As an indoor pursuit, table tennis was among the worst affected by the pandemic, forcing even the best of the best into an almost complete hibernation.  

“It couldn’t have come at a worse time for me,” sighed Colin. 

“Going to the Commies in 2018 had been massive for me.  I’d gone to Germany with our No. 2 Craig Howieson for 10 days before it and it was a great camp, best centre in Europe, training with their national team guys, and it got us in the best shape possible. 

“Then the Gold Coast experience was amazing. Our first night we played Australia on the show court in front of a home crowd. Playing Malaysia was brilliant as well.  

“These events are so valuable but, when they only come every four years, you have to take everything you can from them. 

“I came back and felt like I really kicked on, I beat Gavin Rumgay in the final to win my first nationals, I was playing the best TT of my life at the time, I’d just graduated and was thinking about taking some time to go and play some pro tour events  – and we went into lockdown a week later! 

“We all thought it would be a few weeks, but the longer it went the more you realised what the consequences were. We had literally no access to the sport.  

“I kept really fit, I did a huge running challenge with friends in the April, May and June I was going HIIT sessions every day, I was in great shape – but I couldn’t get a bat in my hand. 

“I don’t think I trained properly between March 2020 and our first camp back at Inverclyde at the end of July 2021.” 

Having lost both national finals since returning to the indomitable Rumgay, Dalgleish now feels he’s finally returning to where he was pre-Covid, a perception borne out by his recent win over Welsh legend Ryan Jenkins for the North Ayrshire side he led to an impressive second place. 

“The Games are a step up again, though,” he cautioned. “We’re playing against full time athletes, and it’s doubly hard because our opponents will almost all have played in the team event when they get to the singles and doubles – and we’ll be coming in cold. 

“There’s no margin for error so you need to peak for day one.” 

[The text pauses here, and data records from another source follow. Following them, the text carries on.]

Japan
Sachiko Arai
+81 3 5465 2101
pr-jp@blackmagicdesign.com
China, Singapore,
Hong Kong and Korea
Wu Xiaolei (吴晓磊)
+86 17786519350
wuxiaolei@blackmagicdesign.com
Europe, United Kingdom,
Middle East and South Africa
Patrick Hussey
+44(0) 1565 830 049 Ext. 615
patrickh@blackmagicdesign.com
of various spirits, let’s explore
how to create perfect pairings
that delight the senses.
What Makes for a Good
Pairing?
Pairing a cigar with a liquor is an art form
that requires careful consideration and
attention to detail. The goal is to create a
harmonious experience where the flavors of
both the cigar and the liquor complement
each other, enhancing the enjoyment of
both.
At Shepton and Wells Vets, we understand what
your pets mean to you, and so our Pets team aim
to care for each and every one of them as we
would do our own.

Plaistow, meanwhile, has been accumulating more experience of her own, leading the Scotland side in the European League in Sarajevo  and can’t wait to savour her first major Games.  

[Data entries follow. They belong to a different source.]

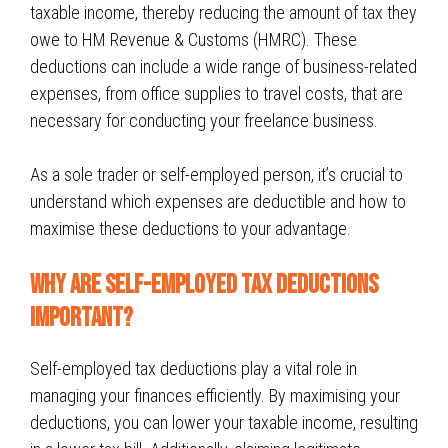
taxable income, thereby reducing the amount of tax they
owe to HM Revenue & Customs (HMRC). These
deductions can include a wide range of business-related
expenses, from office supplies to travel costs, that are
necessary for conducting your freelance business.
As a sole trader or self-employed person, it’s crucial to
understand which expenses are deductible and how to
maximise these deductions to your advantage.
Why Are self-employed Tax Deductions
Important?
Self-employed tax deductions play a vital role in
managing your finances efficiently. By maximising your
deductions, you can lower your taxable income, resulting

“It was frustrating that we didn’t send a women’s team to Gold Coast,” Rebecca admitted. “I’d seen the women’s team from Wales and England get announced, and then our men’s team, so it was quite disheartening when we didn’t send. 

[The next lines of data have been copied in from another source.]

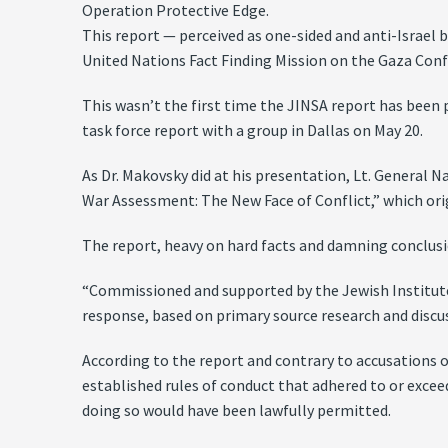
Operation Protective Edge.
This report — perceived as one-sided and anti-Israel b
United Nations Fact Finding Mission on the Gaza Conf
This wasn’t the first time the JINSA report has been 
task force report with a group in Dallas on May 20.
As Dr. Makovsky did at his presentation, Lt. General 
War Assessment: The New Face of Conflict,” which ori
The report, heavy on hard facts and damning conclusi
“Commissioned and supported by the Jewish Institute f
response, based on primary source research and discussi
According to the report and contrary to accusations 
established rules of conduct that adhered to or exceed
doing so would have been lawfully permitted.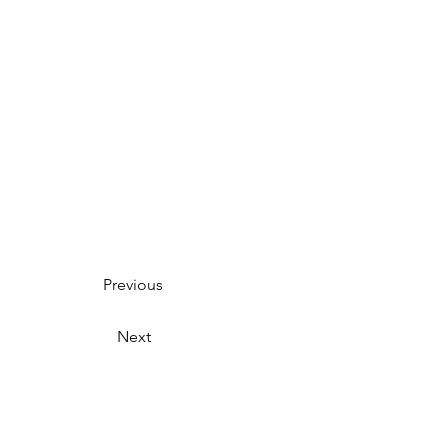
Previous
Next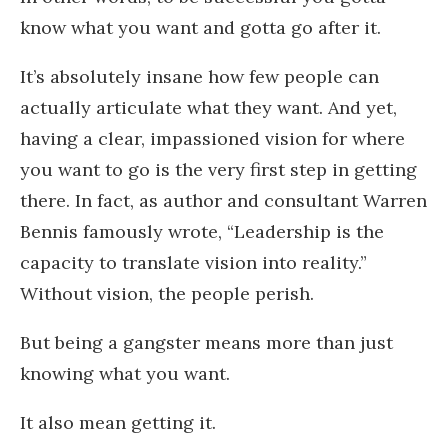
know what you want and gotta go after it.
It’s absolutely insane how few people can
actually articulate what they want. And yet,
having a clear, impassioned vision for where
you want to go is the very first step in getting
there. In fact, as author and consultant Warren
Bennis famously wrote, “Leadership is the
capacity to translate vision into reality.”
Without vision, the people perish.
But being a gangster means more than just
knowing what you want.
It also mean getting it.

“I actually went as a spectator in 2014 in Glasgow when I was only 14, but I had already beaten one of the girls in that team even then – so I’d always hoped I’d get the chance. 

“Then, when we were up getting fitted for the uniforms in Stirling a few weeks ago, walking the corridors and looking at the pictures of all the top athletes on the walls, it all felt pretty special to be part of it. 

“I don’t really know anyone else in Team Scotland. Jemma Reekie, who’s obviously a world class athlete, came from just up the road from me in Kilbarchan, so I’m looking forward to seeing her and hopefully learning a lot from everyone else.  

“And, although we’re not in the team event, I’ll still be going down early to get some practice in – and for the opening ceremony. I don’t want to miss a minute of the experience.”